Thursday, November 17, 2005

Japanese Lesson 3 - A View on WWII
I asked one of my colleagues about what the Japanese views of WWII were. He said many Japanese in the generation before him feel envious of the U.S. and perhaps ashamed -- not ashamed of doing anything wrong but about losing. The envy and shame seemed to be accentuated by the fact that it was the U.S. who helped reconstruct Japan after the war.

I asked, "But don't the Japanese feel any guilt for what they did?"
He responded, "The people did not know any better. The blame rests upon Emperor Hirohito and Shintoism (the national religion then). The ignorance of the people was like that of North Korea in our modern times. This is [the history] they taught at my school in Japan."

I wonder did the people know any better? Can it really be blamed on one person? It's like blaming Hitler alone for all of Germany's actions or Mussolini for all of Italy's actions. People do have consciences and people can choose right or wrong. As you may know, there were Germans during WWII who chose to do good when they hid refugees and joined the resistance movement to overthrow the Third Reicht.
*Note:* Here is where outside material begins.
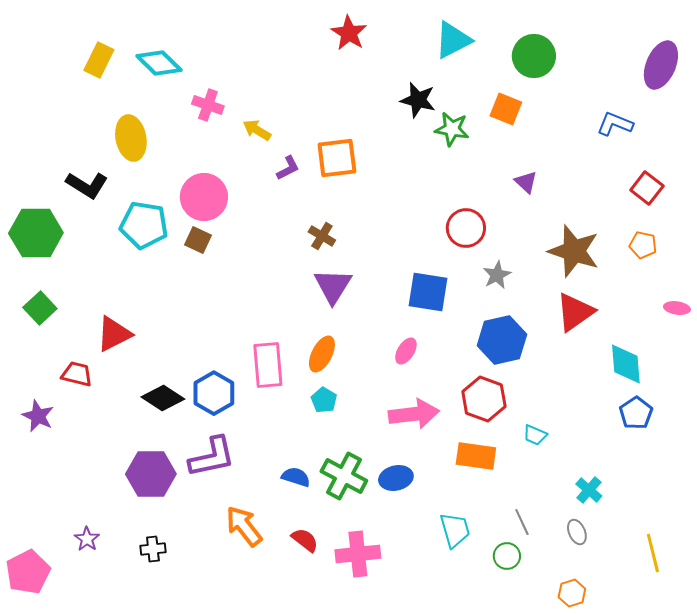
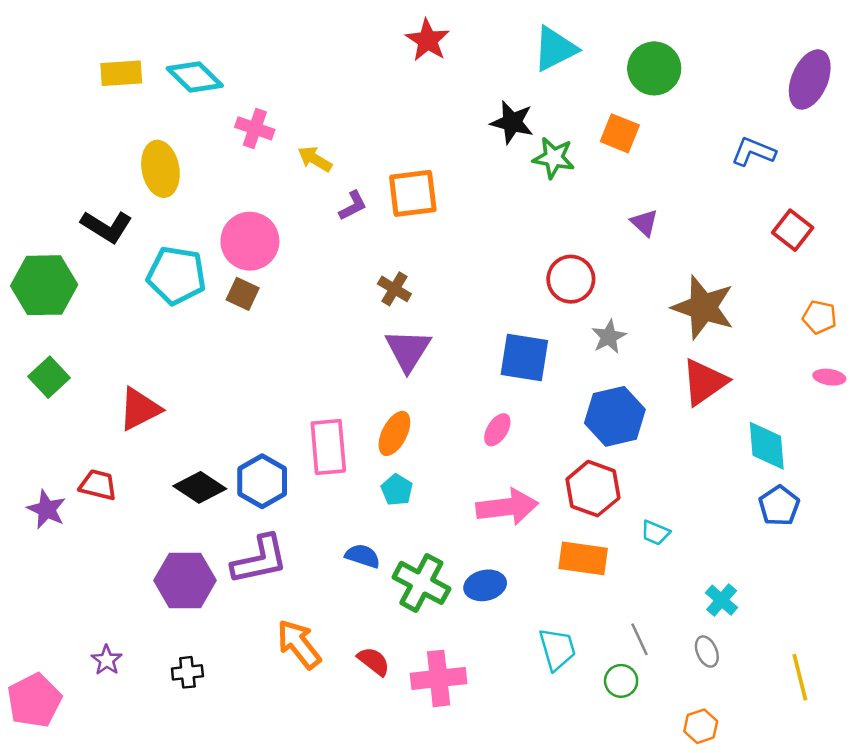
yellow rectangle: (99, 60) -> (121, 73), turned 60
orange pentagon: (643, 245) -> (820, 317), moved
red trapezoid: (77, 374) -> (98, 485), moved
blue semicircle: (296, 477) -> (363, 556), moved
Then again, in Japan, the sense of hierarchy and community over individual is so much more ingrained than in the West. And if they were like North Korea, perhaps the soldiers knew only whom they were told was the enemy.
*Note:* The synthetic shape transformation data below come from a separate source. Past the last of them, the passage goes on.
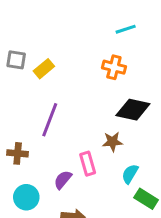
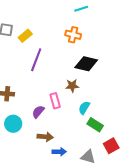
purple line: (50, 120) -> (36, 60), moved

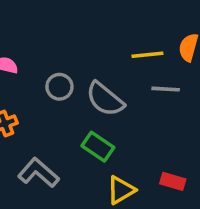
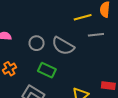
green rectangle: (98, 147) -> (47, 70), moved

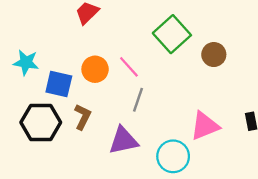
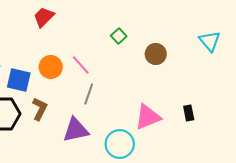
green square: (172, 34) -> (119, 36), size x0.5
I read another book by Shusaku Endo called The Sea and Poison. It focused on a hospital in Japan during WWII in which a team of surgeons receive a American POW, experiment on him, and kill him. Knowing what was to come down, right as the experimental operation commenced, one of the residents stepped aside because he realized the immorality of the whole business. Yet he didn't try to stop it; he just stood at a distance in nonparticipation. Another resident looked at him with disdain, thinking, 'You've already gone this far; you are as guilty as all of us.' This is an example of 1940's Japanese with consciences and knowingly choosing against it.

But this is too harsh, too much of a strawman. There is a famous Yale study on people responding to authority. You may know the Milgram experiment consisting of a researcher (E), a test subject (S) and a voice actor (A). The researcher told test subjects to be teachers prompting an oral exam. The actor played a student responding to the exam questions. If the student answered wrongly, the teachers were told to to press switches that inflicted an electric shock to the student. Each incorrect answer led to a stepwise increase in electric shock up to a lethal dose. The student would initially act angered, then start screaming, and finally stop responding altogether, as though unconscious or dead.

This study found that 65% of normal adults sampled punished the students to the maximum lethal 450 volts when commanded by an authority (the researcher). 0% stopped before 300 volts. This shows how weak people's minds are -- malleable to people in authority, not just to "group think." But the test subjects still made a choice against their conscience as revealed by their hesitancy and agitation through the process, looking back at the researcher before untimately choosing against good. It also shows how easily people choose evil.

The question then is, what leads people to make the moral choice? What distinguishes those few who resisted Nazi Germany and the few who quit early in the Yale study?